> **WORK ORDER**
In full and word for word, copy the records that follow.

> **DATA EXCERPTS**
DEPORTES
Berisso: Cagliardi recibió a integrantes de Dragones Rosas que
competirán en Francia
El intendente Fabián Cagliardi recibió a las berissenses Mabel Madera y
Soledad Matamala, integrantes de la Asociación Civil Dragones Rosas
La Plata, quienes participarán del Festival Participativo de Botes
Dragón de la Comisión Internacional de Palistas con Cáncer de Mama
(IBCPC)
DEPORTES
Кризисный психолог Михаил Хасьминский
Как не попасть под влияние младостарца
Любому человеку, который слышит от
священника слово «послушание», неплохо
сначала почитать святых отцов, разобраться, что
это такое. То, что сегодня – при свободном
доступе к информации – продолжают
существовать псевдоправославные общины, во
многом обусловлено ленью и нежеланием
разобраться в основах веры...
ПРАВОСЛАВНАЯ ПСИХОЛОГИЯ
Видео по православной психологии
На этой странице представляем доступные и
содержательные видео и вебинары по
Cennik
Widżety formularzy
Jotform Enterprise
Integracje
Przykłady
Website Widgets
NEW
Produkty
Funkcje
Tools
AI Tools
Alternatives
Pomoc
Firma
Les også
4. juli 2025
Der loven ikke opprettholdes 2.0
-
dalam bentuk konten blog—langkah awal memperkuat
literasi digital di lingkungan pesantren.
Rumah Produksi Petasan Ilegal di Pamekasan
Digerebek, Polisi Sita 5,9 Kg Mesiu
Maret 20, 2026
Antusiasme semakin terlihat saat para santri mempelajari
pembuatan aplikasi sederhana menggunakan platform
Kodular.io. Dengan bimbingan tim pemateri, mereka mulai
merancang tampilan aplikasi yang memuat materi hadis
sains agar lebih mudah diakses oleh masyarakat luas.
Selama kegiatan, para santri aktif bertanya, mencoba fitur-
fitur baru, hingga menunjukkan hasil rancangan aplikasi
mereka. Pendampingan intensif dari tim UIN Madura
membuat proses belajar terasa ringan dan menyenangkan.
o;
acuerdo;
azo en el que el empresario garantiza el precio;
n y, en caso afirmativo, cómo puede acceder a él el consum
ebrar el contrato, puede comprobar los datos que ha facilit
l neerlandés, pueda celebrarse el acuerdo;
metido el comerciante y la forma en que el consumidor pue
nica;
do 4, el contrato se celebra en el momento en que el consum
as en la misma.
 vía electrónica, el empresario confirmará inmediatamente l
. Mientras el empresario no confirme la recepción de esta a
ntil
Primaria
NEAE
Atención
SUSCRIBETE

> **COMPLETED EXERCISE**
DEPORTES
Berisso: Cagliardi recibió a integrantes de Dragones Rosas que
competirán en Francia
El intendente Fabián Cagliardi recibió a las berissenses Mabel Madera y
Soledad Matamala, integrantes de la Asociación Civil Dragones Rosas
La Plata, quienes participarán del Festival Participativo de Botes
Dragón de la Comisión Internacional de Palistas con Cáncer de Mama
(IBCPC)
DEPORTES
Кризисный психолог Михаил Хасьминский
Как не попасть под влияние младостарца
Любому человеку, который слышит от
священника слово «послушание», неплохо
сначала почитать святых отцов, разобраться, что
это такое. То, что сегодня – при свободном
доступе к информации – продолжают
существовать псевдоправославные общины, во
многом обусловлено ленью и нежеланием
разобраться в основах веры...
ПРАВОСЛАВНАЯ ПСИХОЛОГИЯ
Видео по православной психологии
На этой странице представляем доступные и
содержательные видео и вебинары по
Cennik
Widżety formularzy
Jotform Enterprise
Integracje
Przykłady
Website Widgets
NEW
Produkty
Funkcje
Tools
AI Tools
Alternatives
Pomoc
Firma
Les også
4. juli 2025
Der loven ikke opprettholdes 2.0
-
dalam bentuk konten blog—langkah awal memperkuat
literasi digital di lingkungan pesantren.
Rumah Produksi Petasan Ilegal di Pamekasan
Digerebek, Polisi Sita 5,9 Kg Mesiu
Maret 20, 2026
Antusiasme semakin terlihat saat para santri mempelajari
pembuatan aplikasi sederhana menggunakan platform
Kodular.io. Dengan bimbingan tim pemateri, mereka mulai
merancang tampilan aplikasi yang memuat materi hadis
sains agar lebih mudah diakses oleh masyarakat luas.
Selama kegiatan, para santri aktif bertanya, mencoba fitur-
fitur baru, hingga menunjukkan hasil rancangan aplikasi
mereka. Pendampingan intensif dari tim UIN Madura
membuat proses belajar terasa ringan dan menyenangkan.
o;
acuerdo;
azo en el que el empresario garantiza el precio;
n y, en caso afirmativo, cómo puede acceder a él el consum
ebrar el contrato, puede comprobar los datos que ha facilit
l neerlandés, pueda celebrarse el acuerdo;
metido el comerciante y la forma en que el consumidor pue
nica;
do 4, el contrato se celebra en el momento en que el consum
as en la misma.
 vía electrónica, el empresario confirmará inmediatamente l
. Mientras el empresario no confirme la recepción de esta a
ntil
Primaria
NEAE
Atención
SUSCRIBETE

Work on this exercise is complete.